Here we have overlaid each ET method with temperature or α values to show which values of correspond with which calculation method.
The lower ET values correlate to lower temperature values, where as the higher ET values correlate to higher temperature values. This is also seen in our α values, where there seems to greater distribution from the mean with higher α values with higher temperatures and ET values.

Conclusion

Overall, there seems to be a trend in higher temperature and α values leading to higher levels of ET, which makes sense scientifically due to higher temperatures causing greater evaporation.

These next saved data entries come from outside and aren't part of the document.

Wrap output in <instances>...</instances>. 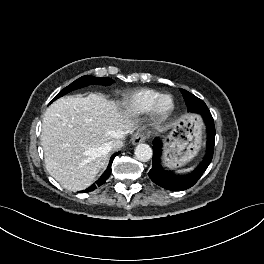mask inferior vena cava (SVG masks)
<instances>
[{"label": "inferior vena cava", "mask_w": 264, "mask_h": 264, "mask_svg": "<svg viewBox=\"0 0 264 264\" xmlns=\"http://www.w3.org/2000/svg\"><path fill=\"white\" fill-rule=\"evenodd\" d=\"M110 149H119L123 146V141L121 139H114L109 142Z\"/></svg>", "instance_id": "inferior-vena-cava-1"}]
</instances>
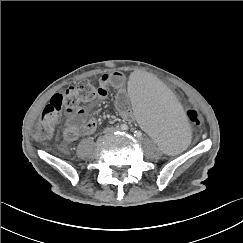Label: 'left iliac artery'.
Returning a JSON list of instances; mask_svg holds the SVG:
<instances>
[{"instance_id":"1","label":"left iliac artery","mask_w":243,"mask_h":243,"mask_svg":"<svg viewBox=\"0 0 243 243\" xmlns=\"http://www.w3.org/2000/svg\"><path fill=\"white\" fill-rule=\"evenodd\" d=\"M135 136L138 137V138L141 137V132L140 131H135Z\"/></svg>"}]
</instances>
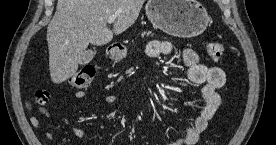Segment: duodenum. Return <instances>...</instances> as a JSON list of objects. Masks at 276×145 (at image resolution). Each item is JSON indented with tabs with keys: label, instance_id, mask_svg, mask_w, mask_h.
<instances>
[{
	"label": "duodenum",
	"instance_id": "obj_1",
	"mask_svg": "<svg viewBox=\"0 0 276 145\" xmlns=\"http://www.w3.org/2000/svg\"><path fill=\"white\" fill-rule=\"evenodd\" d=\"M121 47H113L111 50H110V53L111 54H116L120 51Z\"/></svg>",
	"mask_w": 276,
	"mask_h": 145
}]
</instances>
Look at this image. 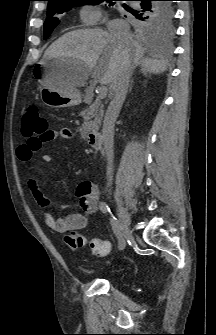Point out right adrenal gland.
Listing matches in <instances>:
<instances>
[{"label":"right adrenal gland","instance_id":"2a0ac1e0","mask_svg":"<svg viewBox=\"0 0 216 335\" xmlns=\"http://www.w3.org/2000/svg\"><path fill=\"white\" fill-rule=\"evenodd\" d=\"M132 84H133V80L131 81V83L129 85V92H131V90H132Z\"/></svg>","mask_w":216,"mask_h":335}]
</instances>
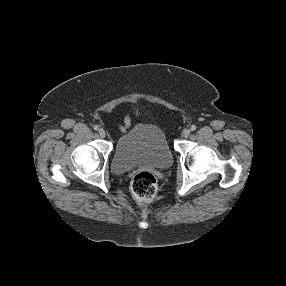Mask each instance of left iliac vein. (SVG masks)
<instances>
[{
	"label": "left iliac vein",
	"mask_w": 286,
	"mask_h": 286,
	"mask_svg": "<svg viewBox=\"0 0 286 286\" xmlns=\"http://www.w3.org/2000/svg\"><path fill=\"white\" fill-rule=\"evenodd\" d=\"M189 135H190V130H189V129H185V130L182 132V136H183L184 138H187Z\"/></svg>",
	"instance_id": "left-iliac-vein-1"
}]
</instances>
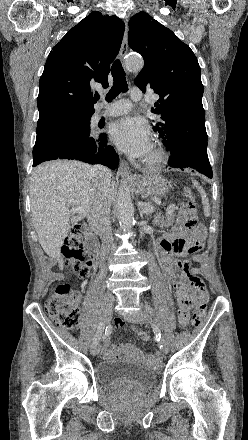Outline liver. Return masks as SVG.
I'll use <instances>...</instances> for the list:
<instances>
[{
	"mask_svg": "<svg viewBox=\"0 0 248 440\" xmlns=\"http://www.w3.org/2000/svg\"><path fill=\"white\" fill-rule=\"evenodd\" d=\"M93 167L78 161L46 162L33 171L30 183L31 215L45 253L63 268L61 247L70 225L84 219L99 194L112 202L115 183L103 184L92 174ZM81 208L74 212L70 207ZM76 214V215H75Z\"/></svg>",
	"mask_w": 248,
	"mask_h": 440,
	"instance_id": "liver-1",
	"label": "liver"
}]
</instances>
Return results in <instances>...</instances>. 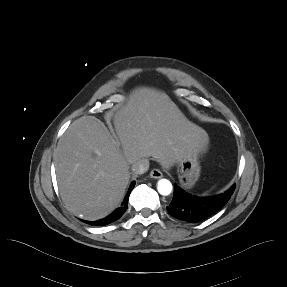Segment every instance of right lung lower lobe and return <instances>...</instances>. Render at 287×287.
I'll list each match as a JSON object with an SVG mask.
<instances>
[{
	"label": "right lung lower lobe",
	"instance_id": "right-lung-lower-lobe-1",
	"mask_svg": "<svg viewBox=\"0 0 287 287\" xmlns=\"http://www.w3.org/2000/svg\"><path fill=\"white\" fill-rule=\"evenodd\" d=\"M135 186V182H132L128 193L126 194L121 206L119 208H117L114 212H112L110 215H108L107 217L100 219L98 221H83L89 225H93V226H105L108 225L112 222L117 221L123 214L124 212L127 210L128 207V200H129V195L131 193V191L133 190Z\"/></svg>",
	"mask_w": 287,
	"mask_h": 287
}]
</instances>
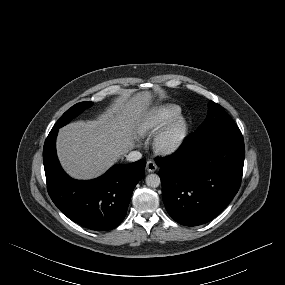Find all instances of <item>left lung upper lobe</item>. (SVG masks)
<instances>
[{
  "mask_svg": "<svg viewBox=\"0 0 285 285\" xmlns=\"http://www.w3.org/2000/svg\"><path fill=\"white\" fill-rule=\"evenodd\" d=\"M240 135H242L241 131L233 119L219 104L210 101L205 121L194 133L189 135V138L192 140H209Z\"/></svg>",
  "mask_w": 285,
  "mask_h": 285,
  "instance_id": "1",
  "label": "left lung upper lobe"
}]
</instances>
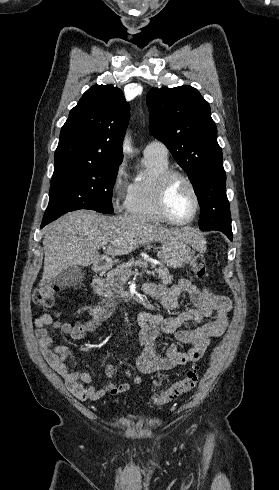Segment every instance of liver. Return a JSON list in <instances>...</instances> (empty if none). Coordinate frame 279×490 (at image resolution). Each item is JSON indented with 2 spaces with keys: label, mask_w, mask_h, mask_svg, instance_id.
I'll list each match as a JSON object with an SVG mask.
<instances>
[{
  "label": "liver",
  "mask_w": 279,
  "mask_h": 490,
  "mask_svg": "<svg viewBox=\"0 0 279 490\" xmlns=\"http://www.w3.org/2000/svg\"><path fill=\"white\" fill-rule=\"evenodd\" d=\"M181 236L201 252L202 238L191 228H161L142 218L100 216L93 210H78L61 216L46 228L43 240L44 270L39 286L53 280L68 268L97 266L102 260L99 250L109 242L105 256H125L149 242H169Z\"/></svg>",
  "instance_id": "6515ba94"
}]
</instances>
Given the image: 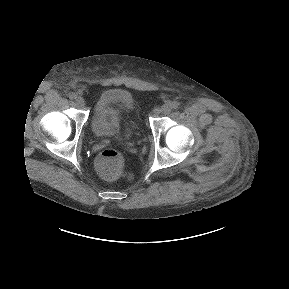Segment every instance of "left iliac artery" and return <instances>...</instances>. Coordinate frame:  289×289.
Returning <instances> with one entry per match:
<instances>
[{"label": "left iliac artery", "instance_id": "1", "mask_svg": "<svg viewBox=\"0 0 289 289\" xmlns=\"http://www.w3.org/2000/svg\"><path fill=\"white\" fill-rule=\"evenodd\" d=\"M179 105L180 103L178 101H173L170 106L172 109H177Z\"/></svg>", "mask_w": 289, "mask_h": 289}]
</instances>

When determining which method was most effective for calculating ET, it seems that the using NDVI data provided similar results, regardless of using a constant α value or not. Using the Evapotranspiration package, it seems that the results are in a closer range to each other when compared to the NDVI data.

One issue with the methodology might be that because Batra’s method was meant for large scale areas, whereas Rock Creek Meadow is a much smaller area than what was used in the original study. This is why NDVI values might make ET values smaller for a smaller area.

Further research is required to determine how successful NDVI data is at determining evapotranspiration of a small area.

References

Evapotranspiration documentation

Batra, Namrata, Shafiqul Islam, Virginia Venturini, Gautam Bisht, and LE Jiang. 2006. “Estimation and Comparison of Evapotranspiration from Modis and Avhrr Sensors for Clear Sky Days over the Southern Great Plains.” Remote Sensing of Environment 103 (1): 1–15.

Jiang, Le, and Shafiqul Islam. 2001. “Estimation of Surface Evaporation Map over Southern Great Plains Using Remote Sensing Data.” Water Resources Research 37 (2): 329–40.

PRiCE, John C. 1990. “Using Spatial Context in Satellite Data to Infer Regional Scale Evapotranspiration.” IEEE Transactions on Geoscience and Remote Sensing 28 (5): 940–48.